Les archives des commentaires poétiques de Mohamed Salah Ben Amor :1- Les poèmes de Jocelyne Mouriesse : 1-13: Sable, Luth et volupté

Jocelyne Mouriesse

Sable, Luth et volupté

 

Au point du jour

Au coin des lèvres

Tout l’océan pour me reprendre

Quand ma pensée s’égare

L’horizon…

Ce trait de crayon implacable

J’aime à le suivre 

Revoir en lui

Le vent décrocher le nuage

Mais rien n’étrangle aussi fort que le trait de l’air pur

Alors je sais…

Il y a tous ces bleus à soigner,

Apprendre aux vagues à surfer

Ce silencieux vacarme

Cadence douceur de l’écume

Même quand l’accord et  la vue de l’ensemble

N’annoncent pas de remous musical

Alors luth est ce halo qui dévale

Point de suture quand l’eau crache et révèle

L’aveugle volupté des sables.

 

Ce nouveau poème qui diffère des précédents par  sa longueur moyenne, est écrit selon la technique de « la poéticité des choses » inventée par Francis Ponge (1889 – 1988) et mise en  application dans son fameux recueil  intitulé Parti pris des choses .D’après cette conception de la poésie, le poétique (au masculin et non au féminin)  (c’est-à-dire l’essence de la poésie) est vicié dans la nature avant d’être intercepté et exprimé par des mots . Ce poétique  prend ici différentes formes que seul l’œil  du vrai poète peut  voir et capter,  parmi lesquelles  des traits ou des qualités invisibles de certains objets  tels que le trait de l’air pur, la douceur de l’écume  , le silence du vacarme , l’aveugle volupté des sables , la vastitude de l’infiniment petit comme ce coin des lèvres  qui abrite tout un océan , des relations entre les choses elles-mêmes comme ce vent  qui décroche le nuage…Mais  le brossage de ce  paysage  n’est pas une fin en soi .Il joue plutôt le rôle d’un miroir sur lequel la poétesse  projette son psyché ( Tout l’océan pour me reprendre  – ma pensée s’égare – Alors je sais…) qui nous paraît ici équilibré, serein et en accord total avec son  milieu environnant .

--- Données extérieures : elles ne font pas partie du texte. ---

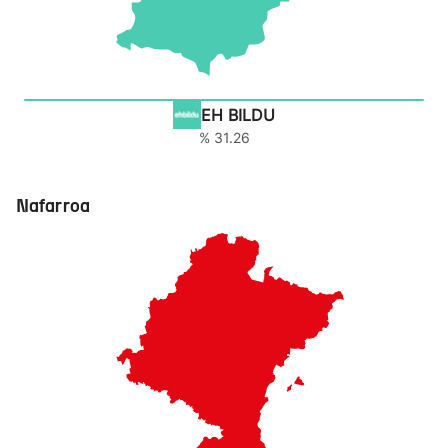
EH BILDU
% 31.26
Nafarroa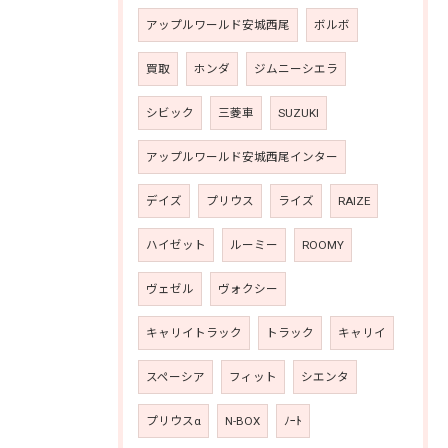
アップルワールド安城西尾
ボルボ
買取
ホンダ
ジムニーシエラ
シビック
三菱車
SUZUKI
アップルワールド安城西尾インター
デイズ
プリウス
ライズ
RAIZE
ハイゼット
ルーミー
ROOMY
ヴェゼル
ヴォクシー
キャリイトラック
トラック
キャリイ
スペーシア
フィット
シエンタ
プリウスα
N-BOX
ﾉｰﾄ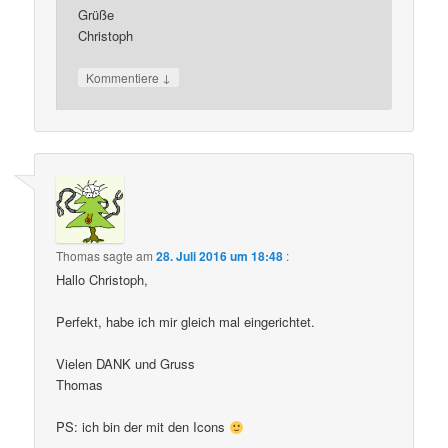
Grüße
Christoph
↓
Kommentiere
Thomas
sagte am
28. Juli 2016 um 18:48
:
Hallo Christoph,
Perfekt, habe ich mir gleich mal eingerichtet.
Vielen DANK und Gruss
Thomas
PS: ich bin der mit den Icons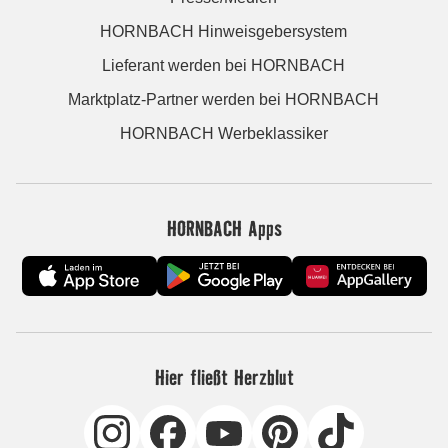
HORNBACH Hinweisgebersystem
Lieferant werden bei HORNBACH
Marktplatz-Partner werden bei HORNBACH
HORNBACH Werbeklassiker
HORNBACH Apps
Hier fließt Herzblut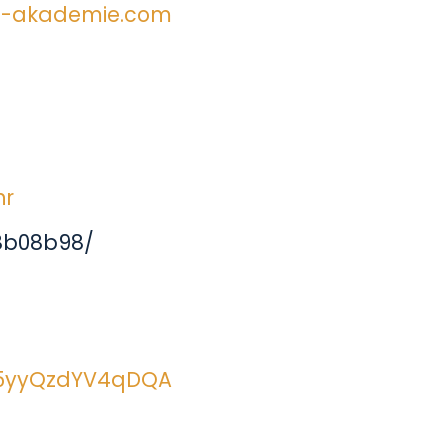
ng-akademie.com
hr
8b08b98/
Y5yyQzdYV4qDQA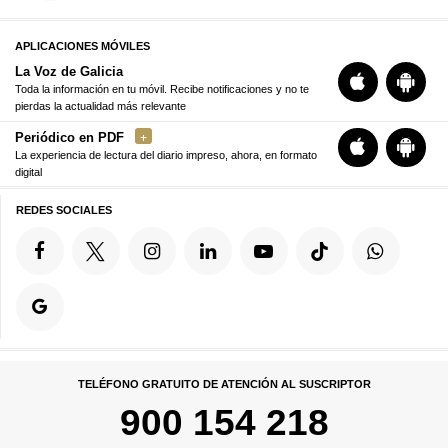
APLICACIONES MÓVILES
La Voz de Galicia
Toda la información en tu móvil. Recibe notificaciones y no te
pierdas la actualidad más relevante
Periódico en PDF
La experiencia de lectura del diario impreso, ahora, en formato
digital
REDES SOCIALES
TELÉFONO GRATUITO DE ATENCIÓN AL SUSCRIPTOR
900 154 218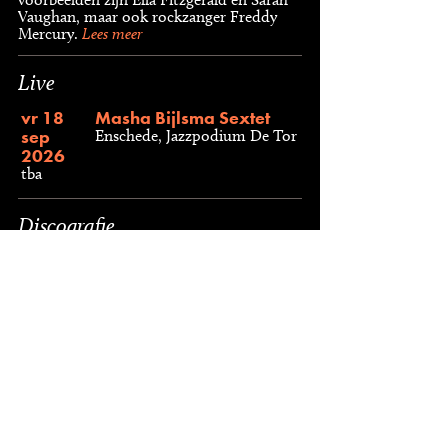
Vaughan, maar ook rockzanger Freddy
Mercury.
Lees meer
Live
vr 18
Masha Bijlsma Sextet
sep
Enschede, Jazzpodium De Tor
2026
tba
Discografie
Interaction
Act
Masha Bijlsma
Type
CD, 2022
Label
JazzJazz Records, JJ51024
Lees meer
Bedankt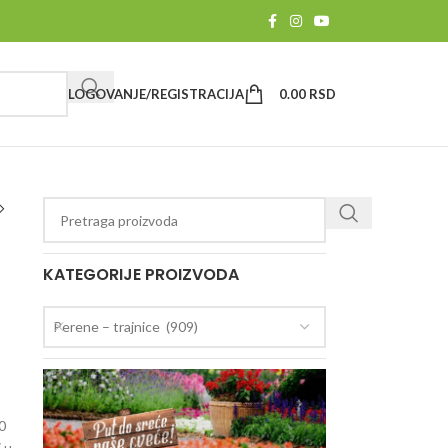
LOGOVANJE/REGISTRACIJA
0.00
RSD
KATEGORIJE PROIZVODA
Perene – trajnice (909)
50
 u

Au niveau du style, plusieurs images abstraites et composées retiennent l’attention surtout :  » au coin des lèvres tout l’océan pour me reprendre  »  / « rien n’étrangle aussi fort que le trait de l’air pu « .

Un poème moins énigmatique que les précédents mais écrits avec la même sensibilité esthétique effilée qui repousse le dénotatif et privilégie les connotations et le pouvoir évocateur des mots.